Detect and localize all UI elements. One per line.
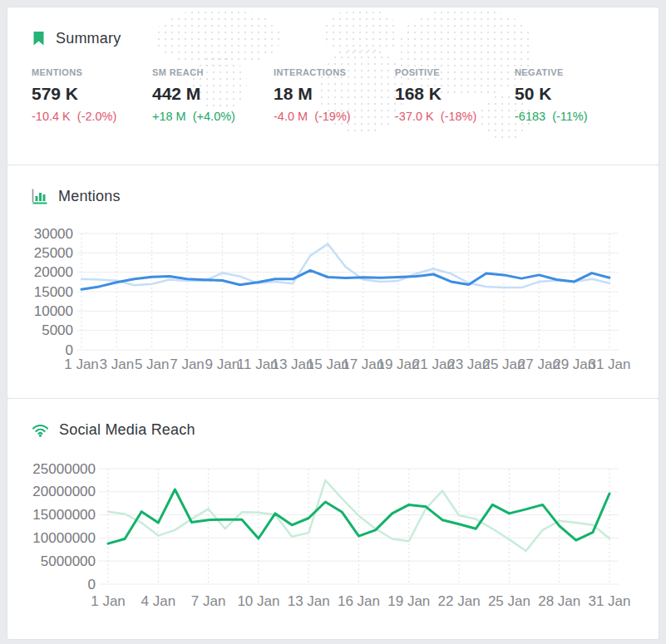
metric-label-1: SM REACH (152, 67, 235, 77)
svg-text:1 Jan: 1 Jan (91, 593, 126, 609)
svg-text:20000: 20000 (34, 264, 73, 280)
wifi-icon (32, 423, 49, 437)
metric-delta-3: -37.0 K (-18%) (395, 110, 476, 123)
svg-text:13 Jan: 13 Jan (288, 593, 330, 609)
metric-value-4: 50 K (515, 84, 588, 104)
svg-text:31 Jan: 31 Jan (588, 356, 630, 372)
svg-text:1 Jan: 1 Jan (64, 356, 99, 372)
svg-text:5 Jan: 5 Jan (135, 356, 170, 372)
metric-value-1: 442 M (152, 84, 235, 104)
metric-label-0: MENTIONS (32, 67, 116, 77)
metric-delta-2: -4.0 M (-19%) (274, 110, 351, 123)
svg-text:10 Jan: 10 Jan (237, 593, 279, 609)
svg-text:7 Jan: 7 Jan (170, 356, 205, 372)
metric-interactions: INTERACTIONS 18 M -4.0 M (-19%) (274, 67, 351, 123)
metric-value-0: 579 K (32, 84, 116, 104)
metric-delta-1: +18 M (+4.0%) (152, 110, 235, 123)
metric-label-3: POSITIVE (395, 67, 476, 77)
svg-text:10000000: 10000000 (32, 530, 96, 546)
svg-text:0: 0 (88, 577, 96, 592)
svg-text:25 Jan: 25 Jan (488, 593, 530, 609)
metric-negative: NEGATIVE 50 K -6183 (-11%) (515, 67, 588, 123)
svg-text:16 Jan: 16 Jan (338, 593, 380, 609)
metric-mentions: MENTIONS 579 K -10.4 K (-2.0%) (32, 67, 116, 123)
metric-label-4: NEGATIVE (515, 67, 588, 77)
mentions-title: Mentions (58, 188, 121, 205)
metric-label-2: INTERACTIONS (274, 67, 351, 77)
svg-text:19 Jan: 19 Jan (387, 593, 430, 609)
metric-delta-0: -10.4 K (-2.0%) (32, 110, 116, 123)
svg-text:30000: 30000 (34, 226, 73, 242)
svg-text:28 Jan: 28 Jan (538, 593, 580, 609)
metric-value-3: 168 K (395, 84, 476, 104)
summary-title: Summary (56, 30, 121, 47)
reach-header: Social Media Reach (32, 421, 195, 439)
svg-text:10000: 10000 (34, 303, 73, 319)
mentions-card: Mentions 0500010000150002000025000300001… (7, 165, 659, 399)
svg-text:0: 0 (66, 342, 73, 358)
social-media-reach-card: Social Media Reach 050000001000000015000… (7, 398, 659, 640)
summary-header: Summary (32, 30, 121, 47)
bar-chart-icon (32, 189, 48, 204)
svg-text:3 Jan: 3 Jan (100, 356, 135, 372)
summary-card: Summary MENTIONS 579 K -10.4 K (-2.0%) S… (7, 7, 659, 165)
svg-text:5000: 5000 (42, 322, 73, 338)
svg-text:31 Jan: 31 Jan (588, 593, 630, 609)
svg-text:5000000: 5000000 (41, 553, 96, 569)
svg-text:20000000: 20000000 (32, 484, 96, 499)
metric-sm-reach: SM REACH 442 M +18 M (+4.0%) (152, 67, 235, 123)
dashboard-page: { "summary": { "title": "Summary", "tone… (0, 0, 666, 644)
metric-delta-4: -6183 (-11%) (515, 110, 588, 123)
metric-positive: POSITIVE 168 K -37.0 K (-18%) (395, 67, 476, 123)
svg-text:4 Jan: 4 Jan (141, 593, 176, 609)
svg-text:25000000: 25000000 (32, 461, 96, 477)
bookmark-icon (32, 31, 46, 47)
svg-text:15000000: 15000000 (32, 507, 96, 523)
svg-text:9 Jan: 9 Jan (205, 356, 240, 372)
svg-text:7 Jan: 7 Jan (191, 593, 226, 609)
mentions-header: Mentions (32, 188, 121, 205)
svg-text:25000: 25000 (34, 245, 73, 261)
svg-text:22 Jan: 22 Jan (438, 593, 481, 609)
svg-text:15000: 15000 (34, 284, 73, 300)
dashboard-content: Summary MENTIONS 579 K -10.4 K (-2.0%) S… (7, 7, 659, 640)
reach-title: Social Media Reach (59, 421, 195, 439)
metric-value-2: 18 M (274, 84, 351, 104)
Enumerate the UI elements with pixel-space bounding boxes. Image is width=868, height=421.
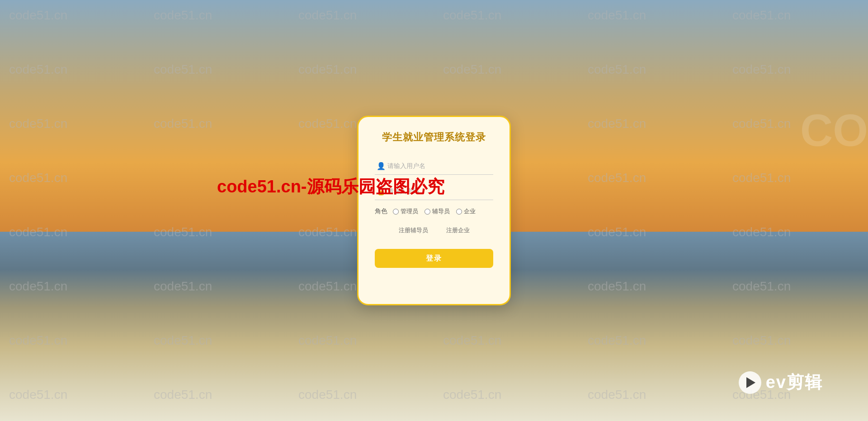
role-counselor[interactable]: 辅导员 xyxy=(425,207,450,215)
role-label: 角色 xyxy=(375,207,387,215)
register-enterprise-button[interactable]: 注册企业 xyxy=(446,226,470,234)
role-admin-label: 管理员 xyxy=(401,207,418,215)
role-counselor-label: 辅导员 xyxy=(432,207,450,215)
username-group: 👤 xyxy=(375,157,493,175)
role-enterprise-label: 企业 xyxy=(464,207,476,215)
ev-text: ev剪辑 xyxy=(766,371,823,394)
role-admin[interactable]: 管理员 xyxy=(393,207,418,215)
radio-admin[interactable] xyxy=(393,209,399,215)
password-input[interactable] xyxy=(375,182,493,200)
password-group: 🔒 xyxy=(375,182,493,200)
co-text: CO xyxy=(800,108,868,153)
lock-icon: 🔒 xyxy=(377,187,386,196)
radio-counselor[interactable] xyxy=(425,209,430,215)
login-title: 学生就业管理系统登录 xyxy=(382,131,486,144)
links-row: 注册辅导员 注册企业 xyxy=(375,226,493,234)
login-button[interactable]: 登录 xyxy=(375,249,493,268)
role-row: 角色 管理员 辅导员 企业 xyxy=(375,207,493,215)
login-card: 学生就业管理系统登录 👤 🔒 角色 管理员 辅导员 企业 注册辅导员 注册企业 xyxy=(357,116,511,305)
ev-play-icon xyxy=(739,371,761,394)
username-input[interactable] xyxy=(375,157,493,175)
ev-logo: ev剪辑 xyxy=(739,371,823,394)
register-counselor-button[interactable]: 注册辅导员 xyxy=(399,226,428,234)
role-enterprise[interactable]: 企业 xyxy=(456,207,476,215)
user-icon: 👤 xyxy=(377,162,386,170)
radio-enterprise[interactable] xyxy=(456,209,462,215)
role-options: 管理员 辅导员 企业 xyxy=(393,207,476,215)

• _PROBLEM TO SOLVE_: Go through the entries above and report how many lines hold the word "username". Nothing but the number is needed.

• _OUTPUT BELOW_: 2